In the second picture you see inside the chicken house after we have cleaned it out, had pine shavings spread on the floor, laid down paper under the feed bowls, and dropped down the feed bowls and outside drinker lines. This is my favorite time of the flock. The houses smell very nice with all the pine shavings on the floor, and it is nice and level, and no worry about stepping on a chicken. Currently we are between flocks, but are still in the process of having the litter removed. After that I blow all the dust and cobwebs out of the house with a high powered blower that runs off the power from the tractor. Next, I call the shavings people and they back a truck into the house and drive it out, spreading shavings pretty evenly all over the floor. 

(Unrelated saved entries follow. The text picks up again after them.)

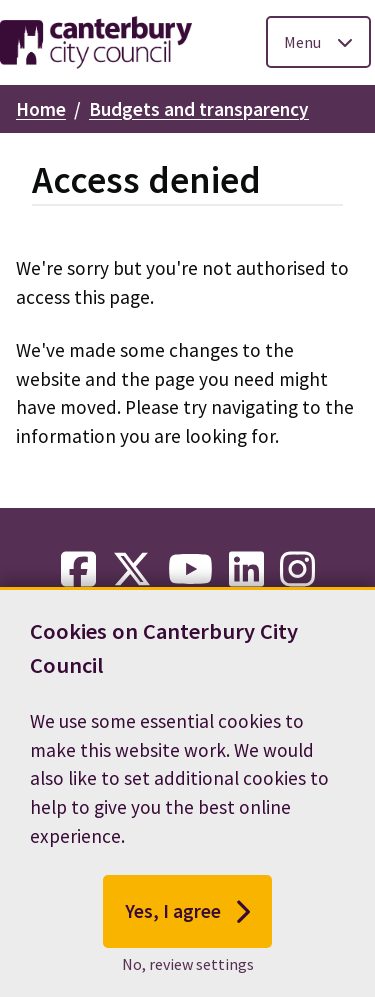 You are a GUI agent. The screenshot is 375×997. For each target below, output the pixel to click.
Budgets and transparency (199, 109)
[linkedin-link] (246, 570)
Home (41, 109)
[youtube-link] (190, 570)
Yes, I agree (187, 916)
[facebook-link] (78, 570)
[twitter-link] (132, 570)
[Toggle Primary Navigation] (318, 42)
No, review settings (188, 968)
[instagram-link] (297, 570) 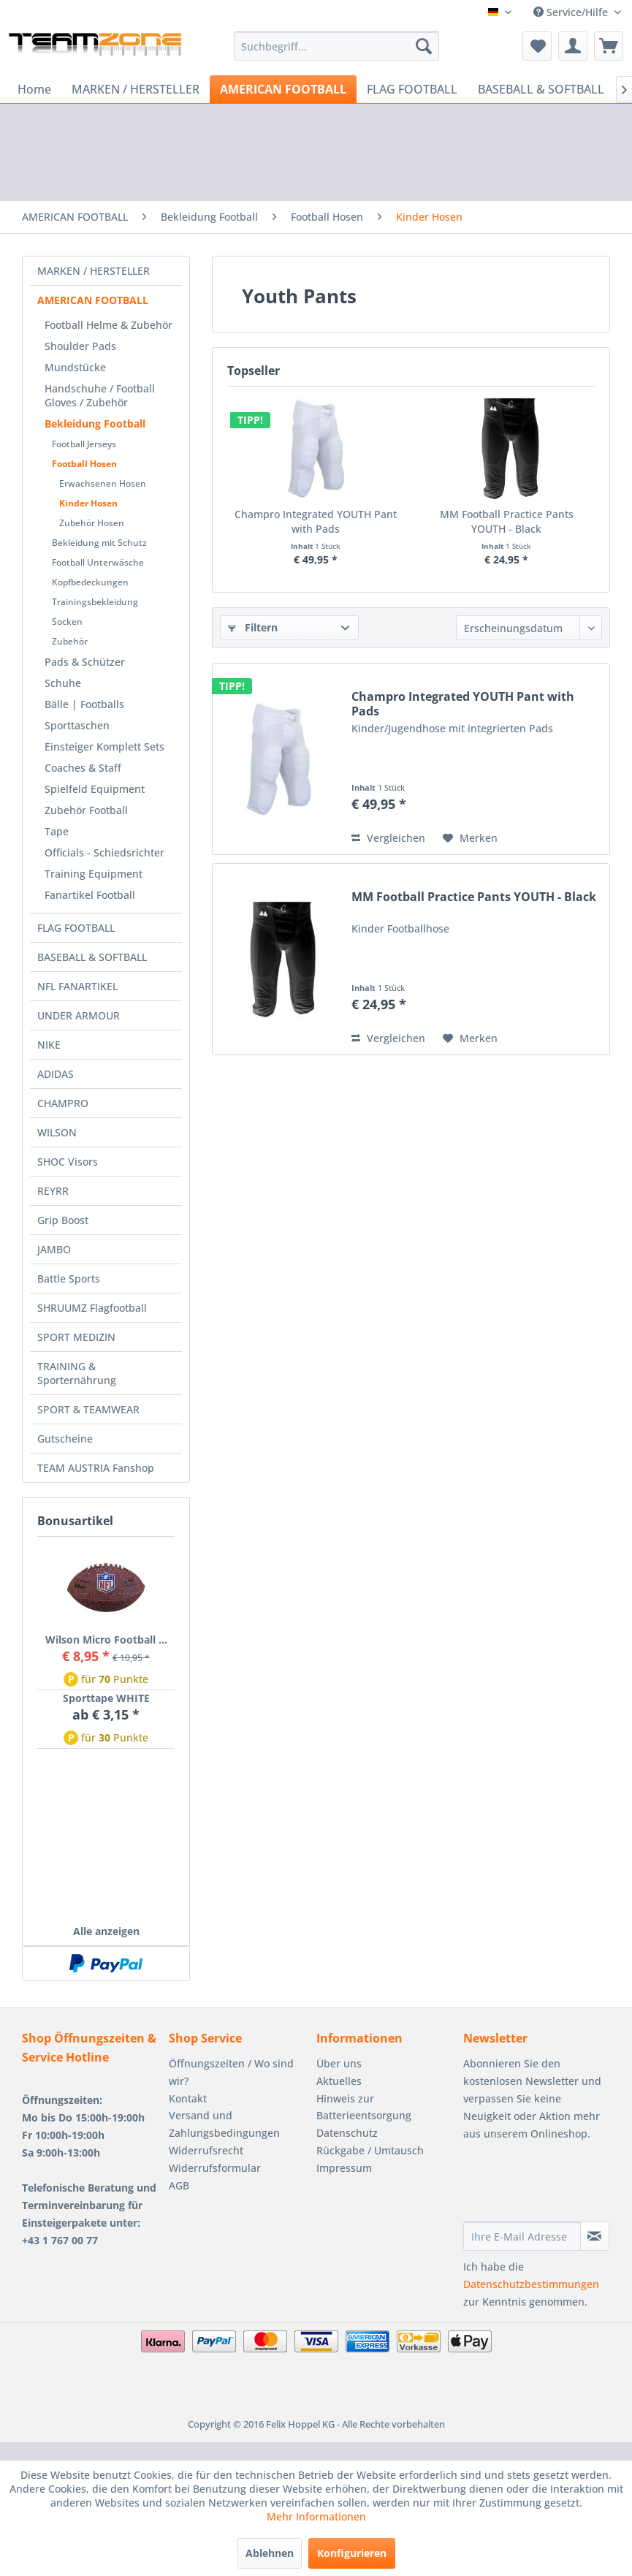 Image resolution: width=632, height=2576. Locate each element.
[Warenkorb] (608, 46)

The next step is for the company to come and deliver the baby chicks to us. A large heated tuck comes filled with baskets of chicks. Each basket has 100 chicks in it. They take them off the truck and slide them onto our trailer. They put how ever many chicks will go into one house on the trailer and then we back the trailer into the house. Once in, the tractor driver, currently my dad, drives out of the house very slowly. 

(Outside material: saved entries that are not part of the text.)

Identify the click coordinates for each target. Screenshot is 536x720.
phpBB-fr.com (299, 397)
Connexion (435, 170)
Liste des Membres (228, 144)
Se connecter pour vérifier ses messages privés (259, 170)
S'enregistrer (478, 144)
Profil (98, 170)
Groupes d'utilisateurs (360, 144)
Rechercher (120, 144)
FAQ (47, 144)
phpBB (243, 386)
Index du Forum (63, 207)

As he drives forward the two guys who drove the truck to the farm and myself dump the chickens out of the basket onto the floor. There are a lot of baskets to dump out, so the tractor never stops going forward towards the door, and we never stop dumping the chickens onto the floor as quickly as we can. If the tractor stops it would allow the chicks to run under the wheels, so we can't stop. The chicks are dropped right next to the food, and once the trailer is out of the house drinker lines are lowered. There are four lines of drinkers and two lines of food. Also notice that between the bowls are piles of food.  For the first week the food gets dropped into the bowls and onto the floor twice a day. This allows all the birds to have access to food to get off to a good start. After the week is over the food only goes into the bowls to reduce waste. The chicks are big enough at that point to eat from the bowls. 


In this picture the chicks have grown. They are about five weeks old here. I can tell that because they are almost through molting. They have changed color from the cute yellow baby chicks into the white feathers of the adult chicken. If you look closer you may be able to see some of them still have yellow heads, which tells me they are not quite there yet. Usually around six weeks the yellow is completely gone. 


This picture shows the length of the house. At five weeks there is still plenty of room on the floor for them to move around. By the time they are eight and nine weeks old the floor is white from one end to the other and walking through the house is practically impossible, but still necessary.  The bight light at the end of the house comes from large tunnel fans which suck the air through the house. 



Finally, after about 63 days the chickens have grown to hopefully near an average of 8 pounds. I then get scheduled for a pick up. The company comes to the farm with two crews of workers, two fork lifts, and an unending flow of tractor trailers to carry the birds away. The crews go in and pick up the chickens by hand, placing them into cages which the fork lifts pick up when they are full and load onto the trailers. They work about four hours per house to empty about 21,000 chickens out. The crews typically do two houses and then are replaced by another crew. I believe a crew that goes into one house is about 8 people. So each guy in the crew picks up around 2,600 eight pound chickens and puts it in a cage. I would not want the job. 

They take them away, weight them, and process them. After that they give me an estimate for how many days I have before they bring my new chicks, and I get back to work cleaning the houses out and setting them up again. So that is a tour of our farm.